Before the game Monday, Dodgers Manager Don Mattingly said the results that night could alter the Dodgers' rotation. After the Dodgers' 3-0 victory over the St. Louis Cardinals in Game 3, Mattingly said Ricky Nolasco remained scheduled to pitch Tuesday.

But Mattingly qualified his statement, adding, "For now."

For what it's worth, Greinke is scheduled to speak at a Tuesday afternoon news conference in a time slot reserved for the next day's starting pitcher.

Nolasco's turn was skipped in the division series, when Clayton Kershaw pitched in his place on three days' rest.

If Greinke starts Game 4, Kershaw figures to pitch Wednesday in Game 5, also on three days' rest. Kershaw's bullpen session Monday was shorter than usual. Greinke threw 104 pitches in Game 1 of the series and Kershaw 72 in Game 2.

If Greinke pitches Tuesday, he could return to pitch Game 7, again on three days' rest. Kershaw could conceivably pitch in that game as a reliever.

Nolasco said no one has talked to him about the possibility of being skipped again.

“Until somebody tells me otherwise, I'm focused on going out there and pitching tomorrow,” Nolasco said. “Those things are out of my control. I'm only concentrating on the things I can control.”

Nolasco last started a game on Sept. 25.

Next in line?

Dusty Baker, who was fired by the Cincinnati Reds this month, declined to say whether he would be interested in managing the Dodgers.

President Stan Kasten has refused to say whether Mattingly will be retained for next season.

"I have to leave that alone," Baker said of the Dodgers' potential managerial vacancy.

However, the 64-year-old Baker made it clear he intends to manage again.

"Why not?" he said. "I have energy. Just because other people didn't want it anymore that doesn't mean you're supposed to quit. If we had a little bit of a different outcome, I'd be a manager now."

Baker played with the Dodgers from 1976-1983. Before managing the Reds, Baker managed the San Francisco Giants and Chicago Cubs. He reached the World Series with the Giants in 2002 and is a three-time National League manager of the year.

He was at Dodger Stadium on Monday to throw out ceremonial first pitches with former teammates Steve Garvey, Ron Cey and Reggie Smith. In 1977, the four of them became the first quartet from the same team to each hit 30 or more home runs.

The commissioner

Cardinals Game 3 starter Adam Wainwright and Dodgers utility man Skip Schumaker are friends from their days as teammates in St. Louis.

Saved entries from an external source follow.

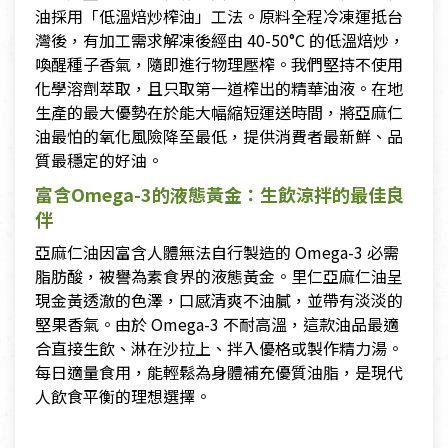
油採用「低溫焙炒榨油」工法。原料全程冷凍運抵台
灣後，有加工需求解凍後經由 40-50°C 的低溫焙炒，
喚醒種子香氣，隨即進行物理壓榨。我們堅持不使用
化學溶劑萃取，且只取第一道榨出的精華油液。在地
生產的最大優勢在於能大幅縮短運送時間，將亞麻仁
油最怕的氧化風險降至最低，提供消費者最新鮮、品
質最穩定的好油。
富含Omega-3的液態黃金：生飲涼拌的最佳良
伴
亞麻仁油因富含人體無法自行製造的 Omega-3 必需
脂肪酸，被譽為素食界的液態黃金。里仁亞麻仁油呈
現金黃透澈的色澤，口感清爽不油膩，並帶有淡淡的
堅果香氣。由於 Omega-3 不耐高溫，這款油品最適
合直接生飲、淋在沙拉上、拌入優格或製作精力湯。
每日適量食用，能輕鬆為身體補充優質油脂，是現代
人飲食平衡的理想選擇。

Even as their teams are competing for the right to play in the World Series, they remain in communication.

The reason: Wainwright is the commissioner of a fantasy football league that includes Schumaker.

"I just recently had to make a last-minute adjustment to his roster," Wainwright said. "We don't talk about baseball. But fantasy football is pretty important among baseball players."

Asked to critique Wainwright's performance as league commissioner, Schumaker replied jokingly, "He's one of the worst commissioners in the history of fantasy football. He's always late. Draft time is always an hour later. He's horrible."

Schumaker said Atlanta Braves catcher Brian McCann is also in the league and could confirm Wainwright's frequent tardiness.

Asked why he doesn't start a process to impeach Wainwright, Schumaker smiled and said, "We've tried. We don't want to hurt his feelings. It means a lot to him."